Reliability diagrams

A classifier with a sigmoid or softmax layer outputs a number between 0 and 1 for each class, which we tend to interpret as the probability that this class was detected. However, this is only the case if the classifier is calibrated properly!

The paper On Calibration of Modern Neural Networks by Guo et al. (2017) claims that modern, deep neural networks are often not calibrated. As a result, interpreting the predicted numbers as probabilities is not correct.

When a model is calibrated, the confidence score should equal the accuracy. For example, if your test set has 100 examples for which the model predicts 0.8, the accuracy over those 100 examples should be 80%. In other words, if 0.8 is a true probability, the model should get 20% of these examples wrong! For all the examples with confidence score 0.9, the accuracy should be 90%, and so on.

One way to find out how well your model is calibrated, is to draw a reliability diagram. Here is the reliability diagram for the model gluon_senet154, from pytorch-image-models, trained on ImageNet:

These results were computed over the ImageNet validation set of 50,000 images.

The top part of this image is the reliability diagram. The bottom part is a confidence histogram.

How to interpret these plots?

First, the model's predictions are divided into bins based on the confidence score of the winning class. For each bin we calculate the average confidence and average accuracy.

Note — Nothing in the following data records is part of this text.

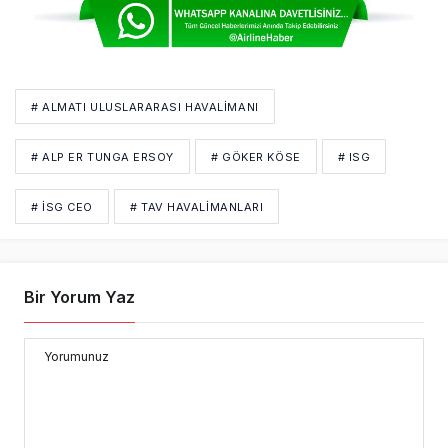
# ALMATI ULUSLARARASI HAVALIMANI
# ALP ER TUNGA ERSOY
# GÖKER KÖSE
# ISG
# İSG CEO
# TAV HAVALIMANLARI
Bir Yorum Yaz
Yorumunuz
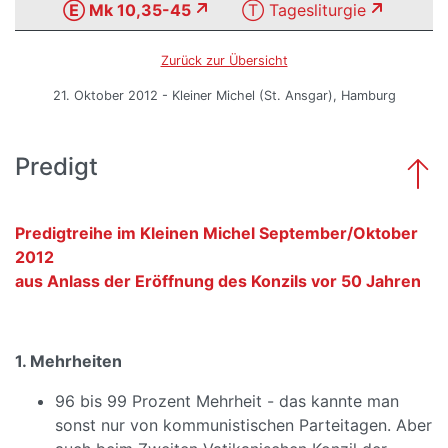
Ⓔ Mk 10,35-45
Ⓣ Tagesliturgie
Zurück zur Übersicht
21. Oktober 2012 - Kleiner Michel (St. Ansgar), Hamburg
Predigt
Predigtreihe im Kleinen Michel September/Oktober
2012
aus Anlass der Eröffnung des Konzils vor 50 Jahren
1. Mehrheiten
96 bis 99 Prozent Mehrheit - das kannte man
sonst nur von kommunistischen Parteitagen. Aber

The confidence histogram at the bottom shows how many test examples are in each bin. Here, we used 20 bins. It is clear from the histogram that most predictions of this model had a confidence of > 0.8.

The two vertical lines indicate the overall accuracy and average confidence. The closer these two lines are together, the better the model is calibrated.

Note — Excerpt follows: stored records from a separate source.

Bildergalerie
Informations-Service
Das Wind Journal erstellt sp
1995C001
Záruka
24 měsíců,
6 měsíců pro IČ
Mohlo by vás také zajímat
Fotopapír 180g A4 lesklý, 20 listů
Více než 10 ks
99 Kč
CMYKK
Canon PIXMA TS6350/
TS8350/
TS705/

The reliability diagram at the top shows the average confidence for each bin, as well as the accuracy of the examples in each bin.

Usually the average confidence for a bin lies on or close to the diagonal. For example, if there are 20 bins, each bin is 0.05 apart. Then the average confidence for the bin (0.9, 0.95] will typically be around 0.925. (The first bin is an exception: with softmax, the probability of the winning prediction must be at least larger than 1/num_classes, so this pushes the average confidence up a bit for that bin.)

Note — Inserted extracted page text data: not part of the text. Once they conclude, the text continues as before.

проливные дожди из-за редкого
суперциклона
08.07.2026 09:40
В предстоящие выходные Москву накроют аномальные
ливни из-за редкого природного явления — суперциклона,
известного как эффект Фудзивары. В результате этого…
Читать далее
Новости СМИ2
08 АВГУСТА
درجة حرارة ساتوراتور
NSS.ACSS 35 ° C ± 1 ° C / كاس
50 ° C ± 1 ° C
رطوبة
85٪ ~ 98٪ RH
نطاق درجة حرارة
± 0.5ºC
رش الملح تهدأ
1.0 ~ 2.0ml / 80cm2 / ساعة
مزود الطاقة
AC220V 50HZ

For each bin we plot the difference between the accuracy and the confidence. Ideally, the accuracy and confidence are equal. In that case, the model is calibrated and we can interpret the confidence score as a probability.

If the model is not calibrated, however, there is a gap between accuracy and confidence. These are the red bars in the diagram. The larger the bar, the greater the gap.

The diagonal is the ideal accuracy for each confidence level. If the red bar goes below the diagonal, it means the confidence is larger than the accuracy and the model is too confident in its predictions. If the red bar goes above the diagonal, the accuracy is larger than the confidence, and the model is not confident enough.

The black lines in the plot indicate the average accuracy for the examples in that bin:

If the black line is at the bottom of a red bar, the model is over-confident for the examples in that bin.
If the black line is on top of a red bar, the model is not confident enough in its predictions.

By calibrating the model, we can bring these two things more in line with one another. Note that, when calibrating, the model's accuracy doesn't change (although this may depend on the calibration method used). It just fixes the confidence scores so that a prediction of 0.8 really means the model is correct 80% of the time.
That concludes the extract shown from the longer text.